(Work required) Each record below should be returned exactly, with its pictures left out.

(Records to use)
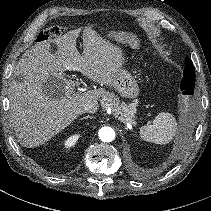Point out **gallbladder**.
Here are the masks:
<instances>
[{"label":"gallbladder","instance_id":"gallbladder-1","mask_svg":"<svg viewBox=\"0 0 211 211\" xmlns=\"http://www.w3.org/2000/svg\"><path fill=\"white\" fill-rule=\"evenodd\" d=\"M57 51L56 46L54 44L50 45V52L55 53ZM55 83L63 84L64 81L61 77L51 76L49 80L43 85L44 91L50 95L51 97L57 98L59 96L58 93L54 92L51 87L55 85Z\"/></svg>","mask_w":211,"mask_h":211}]
</instances>
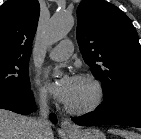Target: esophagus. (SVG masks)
<instances>
[{
    "label": "esophagus",
    "instance_id": "obj_1",
    "mask_svg": "<svg viewBox=\"0 0 141 139\" xmlns=\"http://www.w3.org/2000/svg\"><path fill=\"white\" fill-rule=\"evenodd\" d=\"M61 129L63 131H72L74 129V127L68 120H63L61 122Z\"/></svg>",
    "mask_w": 141,
    "mask_h": 139
}]
</instances>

(Written response)
Point out **gallbladder**.
Here are the masks:
<instances>
[{"label":"gallbladder","instance_id":"gallbladder-1","mask_svg":"<svg viewBox=\"0 0 211 211\" xmlns=\"http://www.w3.org/2000/svg\"><path fill=\"white\" fill-rule=\"evenodd\" d=\"M57 51L56 46L54 44L50 45V52L55 53ZM55 83L63 84L64 81L61 77L51 76L49 80L43 85L44 91L50 95L51 97L57 98L59 96L58 93L54 92L51 87L55 85Z\"/></svg>","mask_w":211,"mask_h":211}]
</instances>
Target: esophagus. (SVG masks)
<instances>
[{
    "label": "esophagus",
    "instance_id": "obj_1",
    "mask_svg": "<svg viewBox=\"0 0 141 139\" xmlns=\"http://www.w3.org/2000/svg\"><path fill=\"white\" fill-rule=\"evenodd\" d=\"M61 129L63 131H72L74 129V127L68 120H63L61 122Z\"/></svg>",
    "mask_w": 141,
    "mask_h": 139
}]
</instances>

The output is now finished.